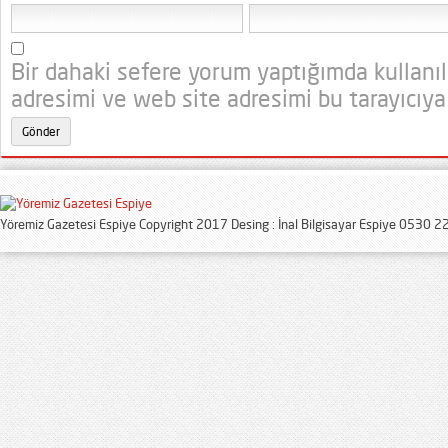
Bir dahaki sefere yorum yaptığımda kullanı
adresimi ve web site adresimi bu tarayıcıya
Yöremiz Gazetesi Espiye Copyright 2017 Desing : İnal Bilgisayar Espiye 0530 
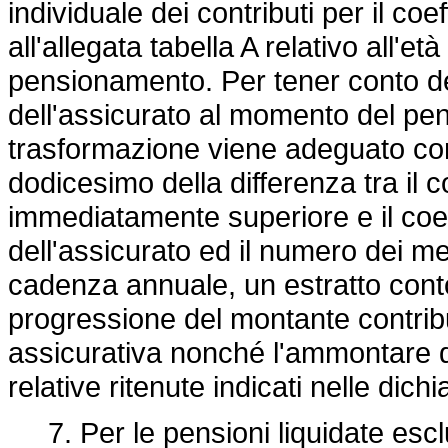
individuale dei contributi per il coe
all'allegata tabella A relativo all'e
pensionamento. Per tener conto dell
dell'assicurato al momento del pens
trasformazione viene adeguato con
dodicesimo della differenza tra il c
immediatamente superiore e il coeff
dell'assicurato ed il numero dei me
cadenza annuale, un estratto conto 
progressione del montante contribut
assicurativa nonché l'ammontare de
relative ritenute indicati nelle dich
7. Per le pensioni liquidate esclu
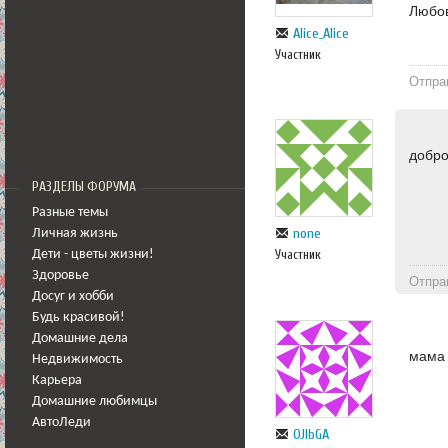
Любо
Alice_Alice
Участник
Отпра
добро
РАЗДЕЛЫ ФОРУМА
Разные темы
none
Личная жизнь
Участник
Дети - цветы жизни!
Здоровье
Отпра
Досуг и хобби
Будь красивой!
Домашние дела
мама
Недвижимость
Карьера
Домашние любимцы
АвтоЛеди
OJlbGA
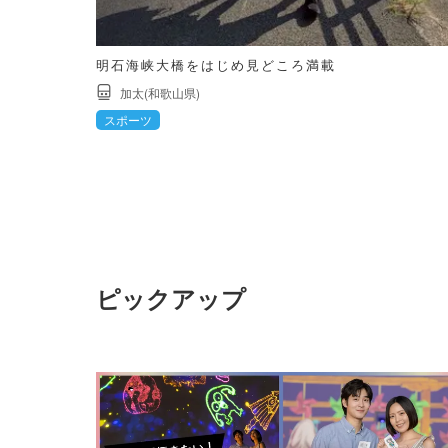
明石海峡大橋をはじめ見どころ満載
加太(和歌山県)
スポーツ
ピックアップ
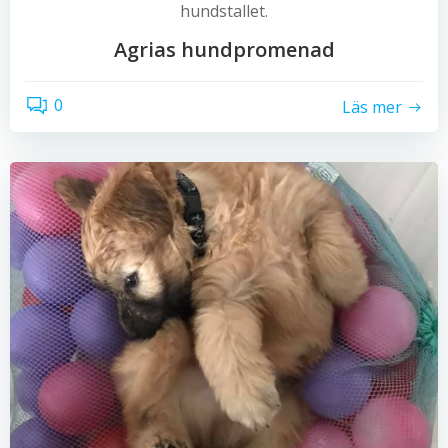
hundstallet.
Agrias hundpromenad
0
Läs mer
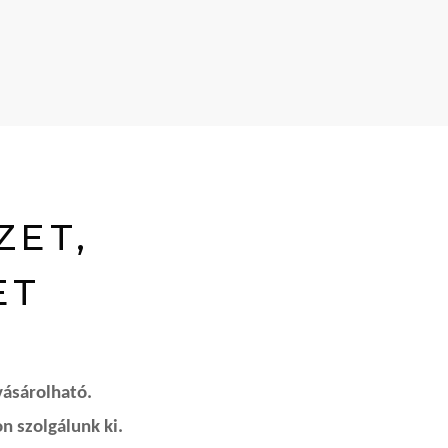
ZET,
ET
vásárolható.
n szolgálunk ki.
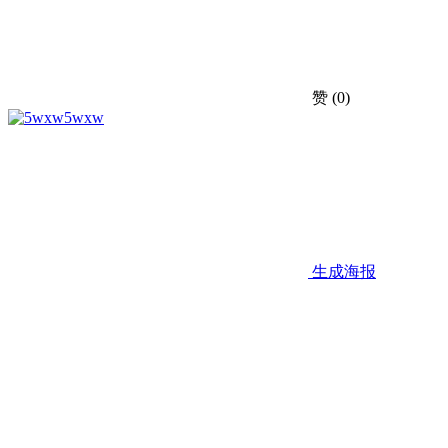
赞
(0)
5wxw
生成海报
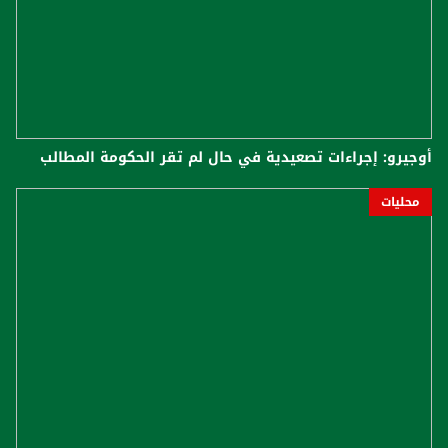
أوجيرو: إجراءات تصعيدية في حال لم تقر الحكومة المطالب
محليات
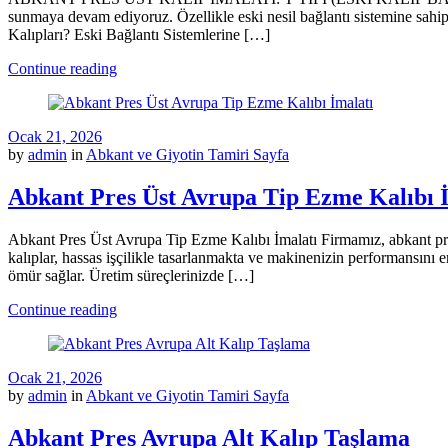
sunmaya devam ediyoruz. Özellikle eski nesil bağlantı sistemine sahi
Kalıpları? Eski Bağlantı Sistemlerine […]
Continue reading
Ocak 21, 2026
by
admin
in
Abkant ve Giyotin Tamiri Sayfa
Abkant Pres Üst Avrupa Tip Ezme Kalıbı 
Abkant Pres Üst Avrupa Tip Ezme Kalıbı İmalatı Firmamız, abkant pres 
kalıplar, hassas işçilikle tasarlanmakta ve makinenizin performansını
ömür sağlar. Üretim süreçlerinizde […]
Continue reading
Ocak 21, 2026
by
admin
in
Abkant ve Giyotin Tamiri Sayfa
Abkant Pres Avrupa Alt Kalıp Taşlama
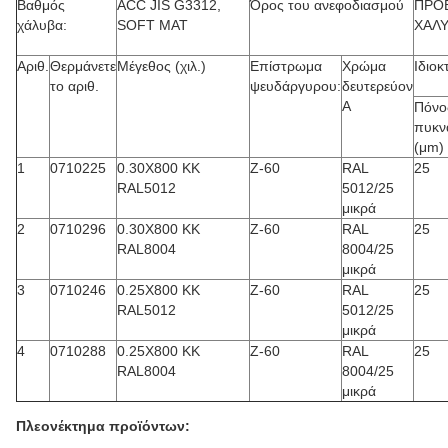
Βαθμός
ACC JIS G3312,
Όρος του ανεφοδιασμού
ΠΡΟ
χάλυβα:
SOFT ΜΑΤ
ΧΑΛ
Αριθ.
Θερμάνετε
Μέγεθος (χιλ.)
Επίστρωμα
Χρώμα
Ιδιο
το αριθ.
ψευδάργυρου:
δευτερεύον
Α
Πόνο
πυκν
(μm)
1
0710225
0.30X800 ΚΚ
Ζ-60
RAL
25
RAL5012
5012/25
μικρά
2
0710296
0.30X800 ΚΚ
Ζ-60
RAL
25
RAL8004
8004/25
μικρά
3
0710246
0.25X800 ΚΚ
Ζ-60
RAL
25
RAL5012
5012/25
μικρά
4
0710288
0.25X800 ΚΚ
Ζ-60
RAL
25
RAL8004
8004/25
μικρά
Πλεονέκτημα προϊόντων:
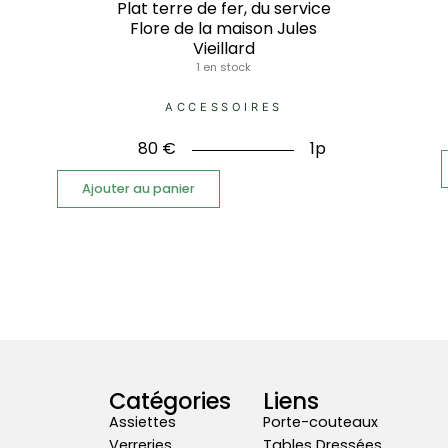
Plat terre de fer, du service
Flore de la maison Jules
Vieillard
1 en stock
ACCESSOIRES
80
€
1p
Ajouter au panier
Catégories
Liens
Assiettes
Porte-couteaux
Verreries
Tables Dressées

┄┄┄┄┄┄┄┄┄┄

**YOUR TASK:**
Which lines of the data hold the string "assicurato"? Return each of them.

**WRITTEN SOLUTION:**
dell'assicurato al momento del pens
dell'assicurato ed il numero dei me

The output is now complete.